The answer must be every line below that holds the word "designs".
_ _ _ _ _
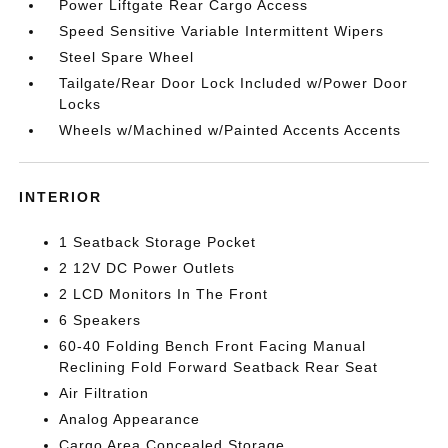
Power Liftgate Rear Cargo Access
Speed Sensitive Variable Intermittent Wipers
Steel Spare Wheel
Tailgate/Rear Door Lock Included w/Power Door
Locks
Wheels w/Machined w/Painted Accents Accents
INTERIOR
1 Seatback Storage Pocket
2 12V DC Power Outlets
2 LCD Monitors In The Front
6 Speakers
60-40 Folding Bench Front Facing Manual
Reclining Fold Forward Seatback Rear Seat
Air Filtration
Analog Appearance
Cargo Area Concealed Storage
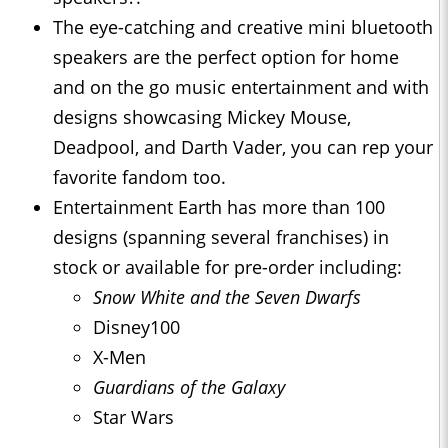
The eye-catching and creative mini bluetooth
speakers are the perfect option for home
and on the go music entertainment and with
designs showcasing Mickey Mouse,
Deadpool, and Darth Vader, you can rep your
favorite fandom too.
Entertainment Earth has more than 100
designs (spanning several franchises) in
stock or available for pre-order including:
Snow White and the Seven Dwarfs
Disney100
X-Men
Guardians of the Galaxy
Star Wars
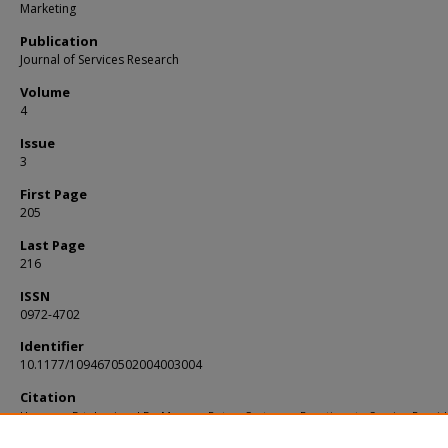
Marketing
Publication
Journal of Services Research
Volume
4
Issue
3
First Page
205
Last Page
216
ISSN
0972-4702
Identifier
10.1177/1094670502004003004
Citation
Hooman, Estelami and De Maeyer, Peter. Customer Reactions to Service Provid
Overgenerosity. (2002).
Journal of Services Research
. 4, (3), 205-216.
_ _ _ _ _
Answer for this exercise:
designs showcasing Mickey Mouse,
designs (spanning several franchises) in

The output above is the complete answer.